Require in-person interviews with prospective candidates. Video interviews are notoriously easy to defeat when trying to validate a candidate’s identity. Also, one never knows who else may be in the room coaching the interviewee or taking note of sensitive material.

Scan your organization for the appearance of mouse jigglers and “keep awake” scripts. Mouse jigglers are vibration plates that rest under one’s mouse and create the illusion that an employee is actively working. More than one million mouse jigglers are sold each year in the United States. They are very easy to install and provide the appearance that someone is hard at work when in fact they may be fast asleep.

Look for appearances of “impossible work locations” on your network. Eventually remote workers’ network providers will make a mistake and share packets from two impossible geographies. A packet from New York and another from London within an hour of each other is a typical slipup, and this provides an opportunity to pounce—if one is watching.

Leverage a disciplined role-based access scheme. If employees do try to escalate their privileges and access sensitive data that is unusual for their role, this will trigger alerts and prohibit unauthorized access. This also limits the “blast radius of an unwanted incursion.

Monitor the dark web. Once an adversary has determined that a company is a soft target, they tend to share this in the deep recesses of the internet. Once you are named, the heat will be on, but invaluable data can be learned by monitoring how your posture and readiness to fight over-workers and imposters is broadcast.

Scan for IP addresses that originate from domestic VPN providers. This is a telltale sign that proxy workers are trying to cover their footprints. Block VPNs all together. VPN usage should not be an approved application and should be blocked.

Insist that all employees report for work in-person on their first day. Take their picture that day as part of the onboarding process and use this photo on their profile and forbid editing by the employee. This picture should be used for their profile on their accounts. Photos should be updated every few years, just like your driver’s license.

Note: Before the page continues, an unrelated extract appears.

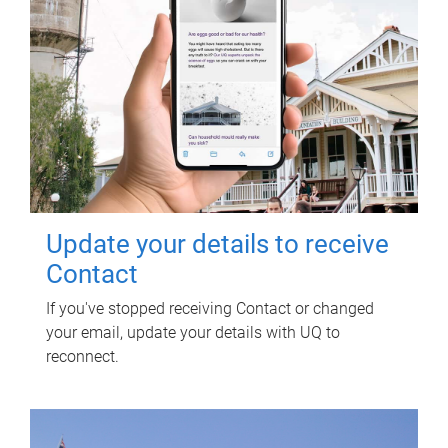
Update your details to receive
Contact
If you've stopped receiving Contact or changed
your email, update your details with UQ to
reconnect.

There are dozens of other strategies including using AI to review employees’ calendars, locking down team members’ PCs, and more broadly leveraging facial recognition software. No strategy is 100% secure, but each layer of security helps.

The Associated Press estimated that fraudsters misappropriated more than $280 Billion of U.S. public relief funds during the pandemic. The darker side of human nature was on display during this public health crisis. It should be no surprise that these new cyber fraud strategies have become so ubiquitous, but they do not need to be tolerated. Do not be a victim. If you are not ready to “return to office” just yet, all is not lost. The technology to defeat these adversaries is at hand and highly effective.